My mother has often told me that the ocean was in horrible convulsions on the night when I was born. Something is about to happen to me."This thought kept him standing before his window with his eyes sometimes on his mother's windows where a faint light trembled, sometimes on the ocean which continued to moan. Suddenly Beauvouloir knocked on the door of his room, opened it, and showed on his saddened face the reflection of some new misfortune.
"Monseigneur," he said, "Madame la duchesse is in so sad a state that she wishes to see you. All precautions are taken that no harm shall happen to you in the castle; but we must be prudent; to see her you will have to pass through the room of Monseigneur the duke, the room where you were born."These words brought the tears to Etienne's eyes, and he said:--"The Ocean DID speak to me!"
Mechanically he allowed himself to be led towards the door of the tower which gave entrance to the private way leading to the duchess's room. Bertrand was awaiting him, lantern in hand. Etienne reached the library of the Cardinal d'Herouville, and there he was made to wait with Beauvouloir while Bertrand went on to unlock the other doors, and make sure that the hated son could pass through his father's house without danger. The duke did not awake. Advancing with light steps, Etienne and Beauvouloir heard in that immense chateau no sound but the plaintive groans of the dying woman. Thus the very circumstances attending the birth of Etienne were renewed at the death of his mother. The same tempest, same agony, same dread of awaking the pitiless giant, who, on this occasion at least, slept soundly.
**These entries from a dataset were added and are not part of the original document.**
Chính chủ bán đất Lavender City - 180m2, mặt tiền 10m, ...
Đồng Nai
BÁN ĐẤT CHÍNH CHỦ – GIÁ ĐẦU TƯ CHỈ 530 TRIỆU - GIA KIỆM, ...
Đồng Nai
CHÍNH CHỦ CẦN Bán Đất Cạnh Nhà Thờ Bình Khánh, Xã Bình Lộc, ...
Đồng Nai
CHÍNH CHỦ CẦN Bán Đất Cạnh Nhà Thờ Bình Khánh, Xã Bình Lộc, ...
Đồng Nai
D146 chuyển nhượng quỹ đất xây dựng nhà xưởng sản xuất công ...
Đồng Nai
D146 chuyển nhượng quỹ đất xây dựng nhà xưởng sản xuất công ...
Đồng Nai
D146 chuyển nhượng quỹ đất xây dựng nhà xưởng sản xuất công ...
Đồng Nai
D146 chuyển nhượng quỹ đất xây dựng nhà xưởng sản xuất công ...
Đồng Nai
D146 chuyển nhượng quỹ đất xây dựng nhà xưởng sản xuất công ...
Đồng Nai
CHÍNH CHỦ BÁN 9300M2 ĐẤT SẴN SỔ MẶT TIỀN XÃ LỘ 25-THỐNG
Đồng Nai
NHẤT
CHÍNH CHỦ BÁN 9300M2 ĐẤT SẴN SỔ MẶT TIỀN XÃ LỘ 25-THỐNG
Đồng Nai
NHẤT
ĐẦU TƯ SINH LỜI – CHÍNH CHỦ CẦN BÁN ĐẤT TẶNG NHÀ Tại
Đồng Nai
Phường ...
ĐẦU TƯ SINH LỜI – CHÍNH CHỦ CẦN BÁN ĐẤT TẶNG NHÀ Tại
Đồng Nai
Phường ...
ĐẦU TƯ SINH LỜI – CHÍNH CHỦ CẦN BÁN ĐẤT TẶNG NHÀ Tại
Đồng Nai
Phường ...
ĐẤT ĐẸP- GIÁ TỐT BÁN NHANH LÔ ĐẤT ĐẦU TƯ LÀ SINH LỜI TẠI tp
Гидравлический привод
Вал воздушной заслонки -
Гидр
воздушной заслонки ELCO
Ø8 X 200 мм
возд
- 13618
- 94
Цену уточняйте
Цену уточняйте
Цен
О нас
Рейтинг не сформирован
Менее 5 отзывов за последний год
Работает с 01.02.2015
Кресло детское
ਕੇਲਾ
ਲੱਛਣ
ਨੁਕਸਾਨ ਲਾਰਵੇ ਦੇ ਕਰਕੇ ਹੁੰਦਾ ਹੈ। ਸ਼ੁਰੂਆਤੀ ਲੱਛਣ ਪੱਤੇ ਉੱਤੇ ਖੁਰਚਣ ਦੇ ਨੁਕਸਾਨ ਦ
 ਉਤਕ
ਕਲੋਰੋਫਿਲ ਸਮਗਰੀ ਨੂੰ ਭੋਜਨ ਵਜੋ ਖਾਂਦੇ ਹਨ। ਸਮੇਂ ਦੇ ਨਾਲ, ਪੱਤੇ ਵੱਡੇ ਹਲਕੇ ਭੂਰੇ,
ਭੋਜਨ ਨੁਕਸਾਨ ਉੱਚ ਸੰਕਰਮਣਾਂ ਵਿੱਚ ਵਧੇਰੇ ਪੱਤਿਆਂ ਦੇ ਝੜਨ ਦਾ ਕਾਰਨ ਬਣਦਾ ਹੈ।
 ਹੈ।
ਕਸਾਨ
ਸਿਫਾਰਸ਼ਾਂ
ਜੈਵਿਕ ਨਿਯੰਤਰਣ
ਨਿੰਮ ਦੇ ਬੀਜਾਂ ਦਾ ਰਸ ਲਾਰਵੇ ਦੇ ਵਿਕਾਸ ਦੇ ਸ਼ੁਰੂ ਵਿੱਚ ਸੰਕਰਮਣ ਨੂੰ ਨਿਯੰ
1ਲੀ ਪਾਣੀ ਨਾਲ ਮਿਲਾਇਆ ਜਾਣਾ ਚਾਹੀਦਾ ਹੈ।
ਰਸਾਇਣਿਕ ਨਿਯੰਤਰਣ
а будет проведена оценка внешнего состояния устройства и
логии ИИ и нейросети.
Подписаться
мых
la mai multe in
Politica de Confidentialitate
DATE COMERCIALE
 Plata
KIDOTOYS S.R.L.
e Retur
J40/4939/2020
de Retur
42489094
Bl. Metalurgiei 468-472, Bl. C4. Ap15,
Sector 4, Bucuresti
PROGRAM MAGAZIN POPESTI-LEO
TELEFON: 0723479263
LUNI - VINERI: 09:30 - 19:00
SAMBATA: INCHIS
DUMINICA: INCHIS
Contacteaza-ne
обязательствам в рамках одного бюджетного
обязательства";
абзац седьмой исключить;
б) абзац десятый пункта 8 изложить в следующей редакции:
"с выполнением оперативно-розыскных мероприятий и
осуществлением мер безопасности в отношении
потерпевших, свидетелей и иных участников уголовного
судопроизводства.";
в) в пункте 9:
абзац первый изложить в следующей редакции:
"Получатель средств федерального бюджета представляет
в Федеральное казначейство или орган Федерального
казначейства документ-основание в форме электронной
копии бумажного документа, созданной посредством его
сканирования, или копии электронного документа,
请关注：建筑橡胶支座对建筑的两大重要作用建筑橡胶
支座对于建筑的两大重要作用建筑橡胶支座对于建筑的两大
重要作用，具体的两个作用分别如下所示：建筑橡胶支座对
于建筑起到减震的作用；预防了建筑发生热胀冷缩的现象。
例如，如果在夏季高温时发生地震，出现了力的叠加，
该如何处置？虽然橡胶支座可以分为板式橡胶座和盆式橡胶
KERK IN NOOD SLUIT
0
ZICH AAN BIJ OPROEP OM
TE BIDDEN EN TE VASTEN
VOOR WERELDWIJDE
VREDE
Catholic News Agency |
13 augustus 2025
Bertrand, as a further precaution, took Etienne in his arms and carried him through the duke's room, intending to give some excuse as to the state of the duchess if the duke awoke and detected him.
Etienne's heart was horribly wrung by the same fears which filled the minds of these faithful servants; but this emotion prepared him, in a measure, for the sight that met his eyes in that signorial room, which he had never re-entered since the fatal day when, as a child, the paternal curse had driven him from it.
On the great bed, where happiness never came, he looked for his beloved, and scarcely found her, so emaciated was she. White as her own laces, with scarcely a breath left, she gathered up all her strength to clasp Etienne's hand, and to give him her whole soul, as heretofore, in a look. Chaverny had bequeathed to her all his life in a last farewell. Beauvouloir and Bertrand, the mother and the sleeping duke were all once more assembled. Same place, same scene, same actors! but this was funereal grief in place of the joys of motherhood; the night of death instead of the dawn of life. At that moment the storm, threatened by the melancholy moaning of the sea since sundown, suddenly burst forth.